That's where GROUP BY
comes into play. When we use GROUP BY
with a particular column, only that column and aggregate functions on that column or other columns may be used.
What that means is that if we ask PostgreSQL to group together all the data based on username
, we'll only have access to username
in that query, and the other columns through aggregate functions.
That is because upon grouping, PostgreSQL doesn't know what to do with the data in the other columns.
I'll explain with an example. Let's say we do this:
SELECT username, COUNT(username) FROM votes GROUP BY username;
This is correct, and you get back the username
groups:
username | COUNT(username) |
---|---|
rolf | 1 |
jose | 3 |
anne | 1 |
charlie | 1 |
But what has happened to the data in the vote
and poll
columns?
Well, should it be added together? Should the average be calculated? Should it be discarded?
PostgreSQL doesn't know what to do with the data in the other columns, because we've grouped by the username
column.
You can use aggregate functions[1] on the other columns to interact with the data as a group. For example, you could do this (although it is not terribly useful):
SELECT username, COUNT(username), AVG(vote) FROM votes GROUP BY username;
And you'd get back:
username | COUNT(username) | AVG(vote) |
---|---|---|
rolf | 1 | 2.000 |
jose | 3 | 1.333 |
anne | 1 | 1.000 |
charlie | 1 | 3.000 |
This is the key part of GROUP BY
: you no longer have the table as you did without grouping. You have access to:
- The column you grouped on; and
- The aggregation of other columns (via aggregate functions).
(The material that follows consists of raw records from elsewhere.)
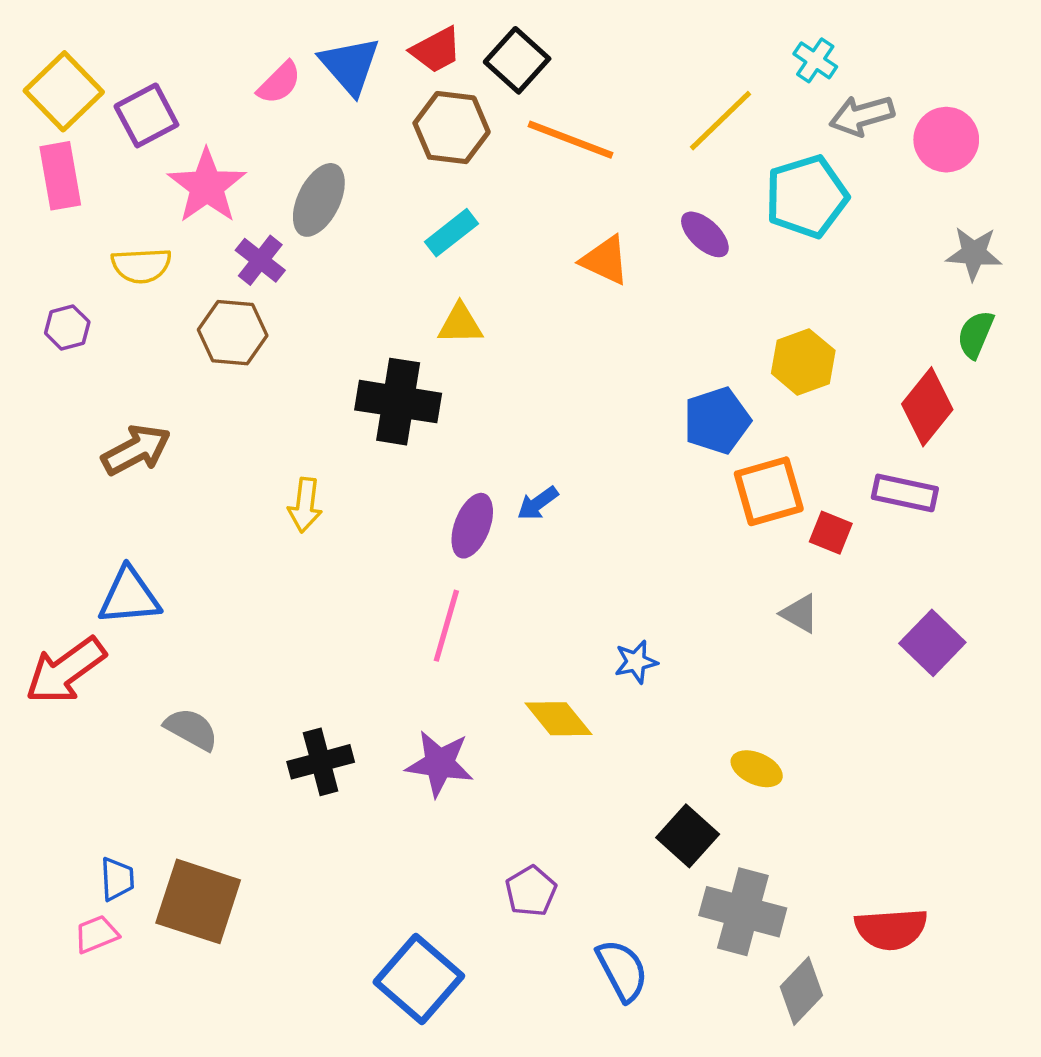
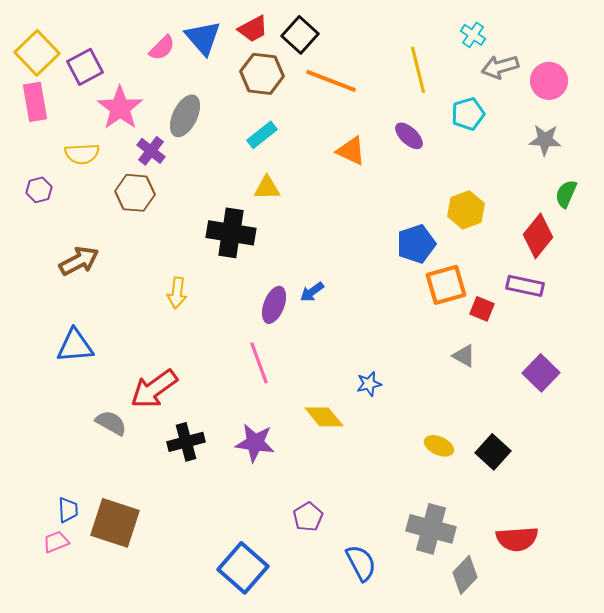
yellow line: (720, 121) -> (418, 70), turned -60
cyan pentagon: (807, 196) -> (468, 114), size x0.7
gray star: (974, 253) -> (545, 140), moved
pink line: (446, 626) -> (259, 363), turned -36
red arrow: (65, 670) -> (154, 389), moved
black square: (688, 836) -> (493, 452), moved

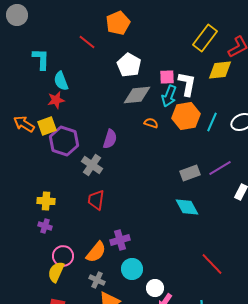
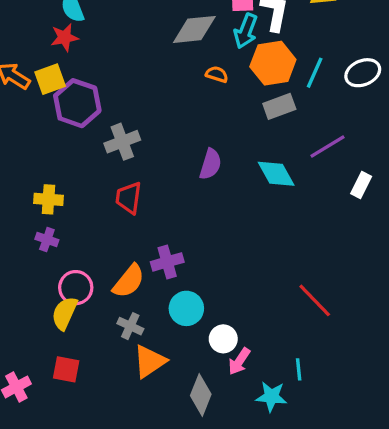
purple semicircle: (110, 139) -> (210, 164), moved
gray cross: (92, 165) -> (122, 142), turned 35
gray rectangle: (190, 173) -> (279, 106), moved
cyan diamond: (187, 207) -> (276, 174), moved

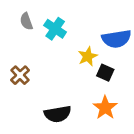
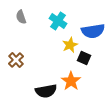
cyan cross: (55, 29) -> (58, 21), moved
orange star: (105, 108) -> (71, 81), moved

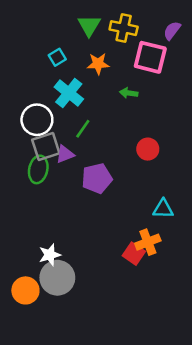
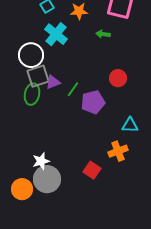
green line: (83, 129) -> (73, 89), moved
purple pentagon: (97, 178) -> (93, 102), moved
red square: (134, 254) -> (92, 170), moved

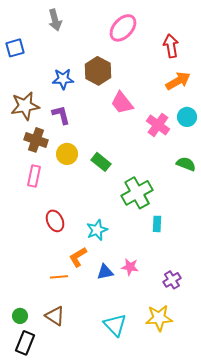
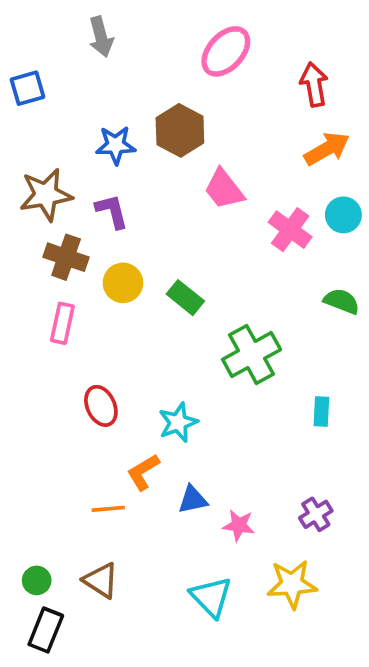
cyan rectangle: (157, 224) -> (321, 411), moved
pink star: (130, 267) -> (239, 525), moved

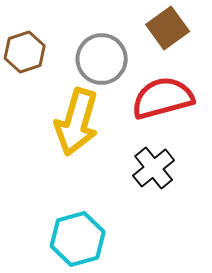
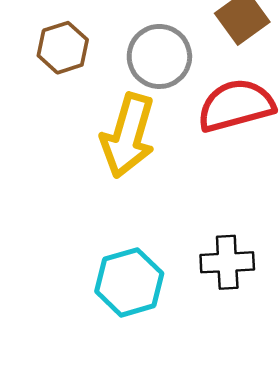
black cross: (154, 168) -> (227, 262), moved, turned 36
# Calculating the vote percentage in our app
Alright, with this newfound knowledge, let's start calculating the vote percentages in our app.
The first thing we need to be able to do to calculate this is to get the data from the database.
We'll need to get, for each option in a poll, the votes that were cast.
Let's say that we have one poll with three options, and six votes cast in total. Like this:
polls
id | title | owner_username |
---|---|---|
1 | Flask vs. Django? | jose |
options
id | option_text | poll_id |
---|---|---|
1 | Flask | 1 |
2 | Django | 1 |
3 | It depends | 1 |
votes
username | option_id |
---|---|
jose | 1 |
rolf | 2 |
anne | 3 |
charlie | 1 |
ammar | 1 |
bob | 2 |
So there we have it! Our poll, "Flask vs. Django?", has received 6 votes:
- 3 for "Flask" (that's 50%)
- 2 for "Django" (that's 33%)
- 1 for "It depends" (that's 17%)
Let's start off by getting a set of results that contains all the votes, and for each vote we'll also get the option that they refer to:
SELECT
options.*,
votes.*
FROM options
LEFT JOIN votes on options.id = votes.option_id
WHERE options.poll_id = 1;
This will give us a table that looks like this:
username | option_id | id | option_text | poll_id |
---|---|---|---|---|
jose | 1 | 1 | Flask | 1 |
rolf | 2 | 2 | Django | 1 |
anne | 3 | 3 | It depends | 1 |
charlie | 1 | 1 | Flask | 1 |
ammar | 1 | 1 | Flask | 1 |
bob | 2 | 2 | Django | 1 |
Now the next step is for us to group by options.id
. That'll give us a row per option, and the aggregate data for each option:
SELECT
options.id,
options.option_text,
COUNT(votes.option_id)
FROM options
LEFT JOIN votes on options.id = votes.option_id
WHERE options.poll_id = 1
GROUP BY options.id;
Here we're now getting the option's id
and option_text
, and then the COUNT(votes.option_id)
as we can only access that data now via an aggregate function.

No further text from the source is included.